Blog DeAr Lindo

Uma aula modelo na Escola Pública Portuguesa (para conhecimento de muitos)

O professor, apressado entra no corredor do primeiro piso daquele pavilhão de salas de aula, acabou de percorrer seis quilómetros, durante o tempo de intervalo dos alunos, entre a escola onde deu a sua última aula e a onde entrou há um minuto.

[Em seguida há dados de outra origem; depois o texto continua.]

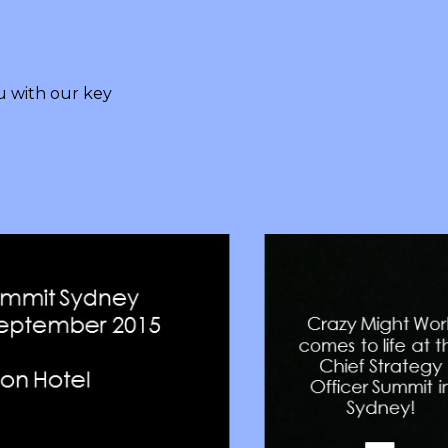
 with our key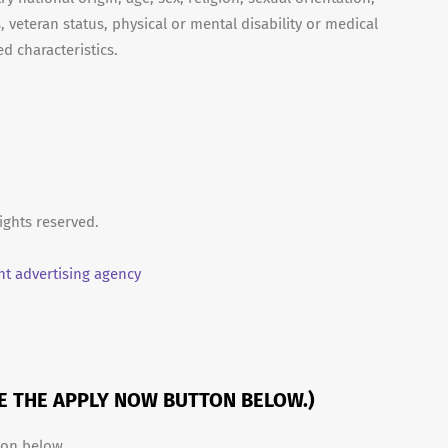
, veteran status, physical or mental disability or medical
d characteristics.
ights reserved.
t advertising agency
SE THE APPLY NOW BUTTON BELOW.)
ton below.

À sua espera estão os alunos de um curso profissional, amontoados à porta da sala de aula, agitados, alguns distribuem encontrões “sociais”, falam alto, quase gritando, vociferando o calão habitual por três vezes em cada duas palavras. Ao verem o professor, quase em uníssono, fazem-se ouvir manifestações de desapontamento, estão sempre à espera que o professor não consiga vencer o transito ou, inesperadamente, adoeça, permitindo-lhes uma hora de ócio pelo espaço exterior da escola.

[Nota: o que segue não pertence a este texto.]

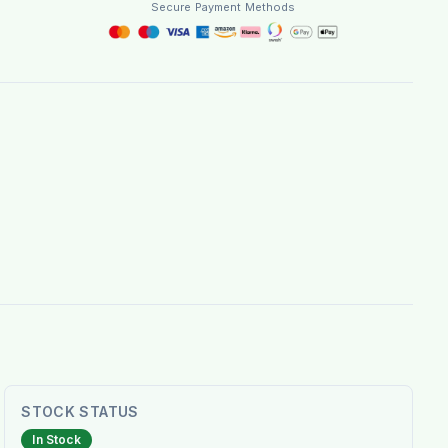
Secure Payment Methods
STOCK STATUS
In Stock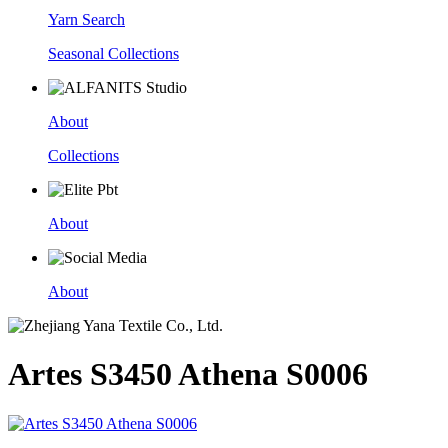
Yarn Search
Seasonal Collections
About
Collections
About
About
Artes S3450 Athena S0006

O professor, entre um e outro quase empurrão, lá consegue abrir a porta da sala e entrar com o seu “séquito”, lentamente, atrás de si. Dirige-se, imediatamente, ao computador, que se encontra sobre a sua secretária, para abrir a aplicação onde vai redigir o sumário da aula antes que o segundo toque soe pelos corredores e lhe seja marcada falta. Isso faria com que tivesse de se ir justificar à secretaria da escola onde perderia, certamente, uns quinze a trinta minutos até que o Sr.º Diretor desse a ordem para que lhe fosse retirada a falta.

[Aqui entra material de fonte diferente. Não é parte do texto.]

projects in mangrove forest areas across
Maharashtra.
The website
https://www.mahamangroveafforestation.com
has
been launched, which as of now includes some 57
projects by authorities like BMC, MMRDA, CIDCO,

Entretanto, os alunos vão entrando na sala de aula, entre risos, que se ouvem para lá das finas paredes da escola, e diálogos inflamados, sempre acompanhados pela linguagem calão, sobre um qualquer assunto de extrema importância que não poderia ser tratado depois da aula. Começam lentamente a sentar-se, distribuindo-se aleatoriamente pelo espaço disponível, uns arrastam, ruidosamente, as cadeiras para nelas colocarem os pés enquanto se sentam nas mesas a conversar com o colega mais próximo, ainda de pé, outros, quase em corrida, tentam alcançar as mesas do fundo da sala para poderem estar o mais longe possível do olhar do professor. O professor pede para que se sentem e acabem com as conversas para que possam dar início à aula. Um dos alunos que, ainda, se encontra sentado em cima de uma mesa, responde-lhe que já está sentado desde que entrou à espera que a aula comece. O professor pergunta-lhe se em sua casa também se senta em cima das mesas quando está a conversar com os familiares. O aluno, exaltado, vocifera que a vida familiar dele não é para ali chamada sentando-se, de seguida, na cadeira correspondente àquela mesa com os braços cruzados e ar ameaçador. A turma acalma por momentos e o professor começa a escrever o sumário no quadro branco aparafusado na parede com a caneta que trouxe no bolso do casaco, logo recomeça o burburinho atrás de si, com aviões a voar em direção ao quadro e alguns dos alunos mais calmos a serem vítimas de arremesso de folhas amachucadas. O professor vira-se para a turma, explica, resumidamente, o que acabou de escrever enquanto vai ouvindo os lamentos dos alunos que não têm caderno onde escrever ou caneta para o fazer, esqueceram-se do material, do manual, ficou em casa, na sua ou da vizinha.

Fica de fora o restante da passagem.